### Recorded data ###

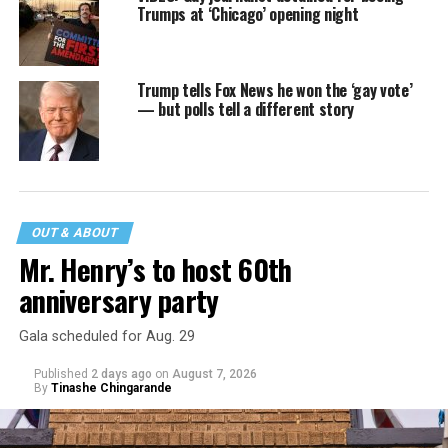
Trumps at ‘Chicago’ opening night
Trump tells Fox News he won the ‘gay vote’
— but polls tell a different story
OUT & ABOUT
Mr. Henry’s to host 60th
anniversary party
Gala scheduled for Aug. 29
Published
2 days ago
on
August 7, 2026
By
Tinashe Chingarande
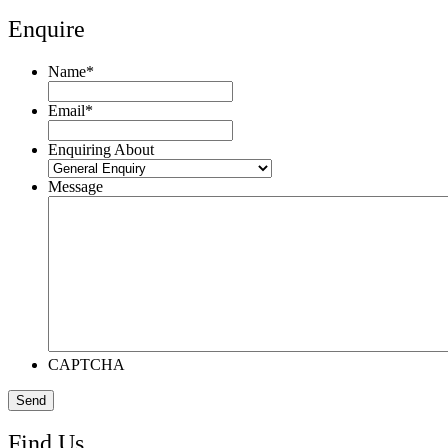
Enquire
Name
*
Email
*
Enquiring About
Message
CAPTCHA
Find Us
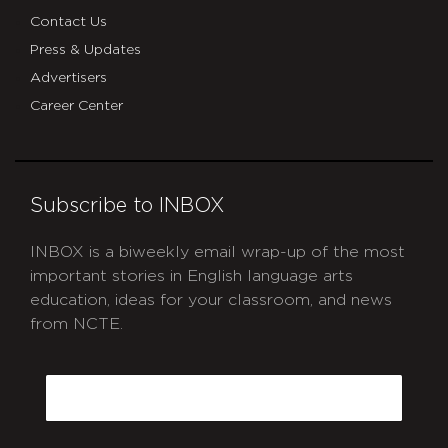
Contact Us
Press & Updates
Advertisers
Career Center
Subscribe to INBOX
INBOX is a biweekly email wrap-up of the most
important stories in English language arts
education, ideas for your classroom, and news
from NCTE.
CAPTCHA
Email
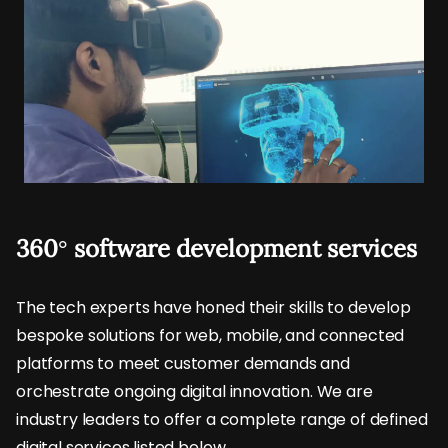
360° software development services
The tech experts have honed their skills to develop
bespoke solutions for web, mobile, and connected
platforms to meet customer demands and
orchestrate ongoing digital innovation. We are
industry leaders to offer a complete range of defined
digital services listed below.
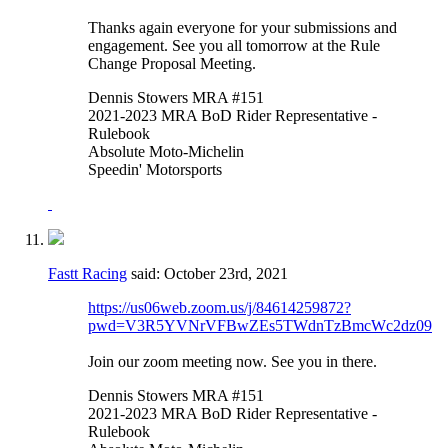
Thanks again everyone for your submissions and
engagement. See you all tomorrow at the Rule
Change Proposal Meeting.
Dennis Stowers MRA #151
2021-2023 MRA BoD Rider Representative -
Rulebook
Absolute Moto-Michelin
Speedin' Motorsports
Fastt Racing
said:
October 23rd, 2021
https://us06web.zoom.us/j/84614259872?
pwd=V3R5YVNrVFBwZEs5TWdnTzBmcWc2dz09
Join our zoom meeting now. See you in there.
Dennis Stowers MRA #151
2021-2023 MRA BoD Rider Representative -
Rulebook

###

▶ Instructions to follow
For each record, return its text exactly and leave any picture out.

▶ Result
Trumps at ‘Chicago’ opening night
Trump tells Fox News he won the ‘gay vote’
— but polls tell a different story
OUT & ABOUT
Mr. Henry’s to host 60th
anniversary party
Gala scheduled for Aug. 29
Published
2 days ago
on
August 7, 2026
By
Tinashe Chingarande
Enquire
Name
*
Email
*
Enquiring About
Message
CAPTCHA
Find Us
Contact Us
Press & Updates
Advertisers
Career Center
Subscribe to INBOX
INBOX is a biweekly email wrap-up of the most
important stories in English language arts
education, ideas for your classroom, and news
from NCTE.
CAPTCHA
Email
360° software development services
The tech experts have honed their skills to develop
bespoke solutions for web, mobile, and connected
platforms to meet customer demands and
orchestrate ongoing digital innovation. We are
industry leaders to offer a complete range of defined
digital services listed below.
Thanks again everyone for your submissions and
engagement. See you all tomorrow at the Rule
Change Proposal Meeting.
Dennis Stowers MRA #151
2021-2023 MRA BoD Rider Representative -
Rulebook
Absolute Moto-Michelin
Speedin' Motorsports
Fastt Racing
said:
October 23rd, 2021
https://us06web.zoom.us/j/84614259872?
pwd=V3R5YVNrVFBwZEs5TWdnTzBmcWc2dz09
Join our zoom meeting now. See you in there.
Dennis Stowers MRA #151
2021-2023 MRA BoD Rider Representative -
Rulebook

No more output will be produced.